(Extracted page text data)
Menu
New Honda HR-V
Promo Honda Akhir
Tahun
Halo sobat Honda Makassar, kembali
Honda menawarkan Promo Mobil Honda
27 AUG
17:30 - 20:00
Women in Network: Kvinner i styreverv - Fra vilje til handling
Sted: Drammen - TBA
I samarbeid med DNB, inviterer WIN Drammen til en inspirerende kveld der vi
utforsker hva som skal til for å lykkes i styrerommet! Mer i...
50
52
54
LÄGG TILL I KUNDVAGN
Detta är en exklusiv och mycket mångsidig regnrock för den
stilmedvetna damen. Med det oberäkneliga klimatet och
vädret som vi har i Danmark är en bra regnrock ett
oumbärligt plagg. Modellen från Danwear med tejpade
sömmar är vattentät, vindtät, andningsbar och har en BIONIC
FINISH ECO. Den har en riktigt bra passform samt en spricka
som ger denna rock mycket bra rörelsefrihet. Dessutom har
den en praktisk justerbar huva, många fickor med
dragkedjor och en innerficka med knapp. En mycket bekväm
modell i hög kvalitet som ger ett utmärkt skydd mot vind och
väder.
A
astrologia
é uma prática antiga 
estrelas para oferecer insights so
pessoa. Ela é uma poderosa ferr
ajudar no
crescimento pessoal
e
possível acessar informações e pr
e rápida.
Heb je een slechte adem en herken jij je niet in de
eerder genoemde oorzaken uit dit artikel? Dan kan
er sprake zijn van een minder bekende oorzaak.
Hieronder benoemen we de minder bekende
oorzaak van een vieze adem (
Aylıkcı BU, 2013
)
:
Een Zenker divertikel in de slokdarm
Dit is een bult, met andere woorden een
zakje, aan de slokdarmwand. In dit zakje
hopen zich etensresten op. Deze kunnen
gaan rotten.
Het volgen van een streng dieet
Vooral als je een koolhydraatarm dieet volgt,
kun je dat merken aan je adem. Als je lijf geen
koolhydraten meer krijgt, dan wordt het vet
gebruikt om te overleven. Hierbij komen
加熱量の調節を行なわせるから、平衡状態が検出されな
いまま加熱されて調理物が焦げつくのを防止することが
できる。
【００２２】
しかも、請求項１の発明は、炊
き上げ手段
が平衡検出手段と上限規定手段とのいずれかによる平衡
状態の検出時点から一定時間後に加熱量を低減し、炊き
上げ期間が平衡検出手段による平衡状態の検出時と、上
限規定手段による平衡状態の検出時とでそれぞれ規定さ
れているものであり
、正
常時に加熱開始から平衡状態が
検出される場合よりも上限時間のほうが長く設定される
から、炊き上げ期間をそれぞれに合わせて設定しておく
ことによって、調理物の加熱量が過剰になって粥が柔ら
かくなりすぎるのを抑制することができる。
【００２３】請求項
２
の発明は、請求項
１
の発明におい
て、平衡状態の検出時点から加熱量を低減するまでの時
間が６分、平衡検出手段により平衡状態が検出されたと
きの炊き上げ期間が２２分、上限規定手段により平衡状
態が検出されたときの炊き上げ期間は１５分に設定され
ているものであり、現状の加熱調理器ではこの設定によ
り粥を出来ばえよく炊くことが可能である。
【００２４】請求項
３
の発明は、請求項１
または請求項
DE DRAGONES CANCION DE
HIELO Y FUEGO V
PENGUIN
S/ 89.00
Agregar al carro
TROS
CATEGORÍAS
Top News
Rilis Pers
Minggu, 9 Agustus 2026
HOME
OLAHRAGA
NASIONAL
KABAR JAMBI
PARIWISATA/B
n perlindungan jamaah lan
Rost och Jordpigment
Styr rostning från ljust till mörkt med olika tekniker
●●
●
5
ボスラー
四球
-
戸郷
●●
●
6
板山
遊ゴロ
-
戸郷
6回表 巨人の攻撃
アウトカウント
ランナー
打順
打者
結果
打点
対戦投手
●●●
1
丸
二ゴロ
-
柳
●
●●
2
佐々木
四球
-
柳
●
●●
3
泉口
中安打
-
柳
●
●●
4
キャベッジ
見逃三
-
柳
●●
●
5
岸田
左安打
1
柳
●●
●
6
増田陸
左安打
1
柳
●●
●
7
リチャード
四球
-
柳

Exercise prompt
Lines with "Promo" in the records above: copy every one of them.

Finished exercise
Promo Honda Akhir
Honda menawarkan Promo Mobil Honda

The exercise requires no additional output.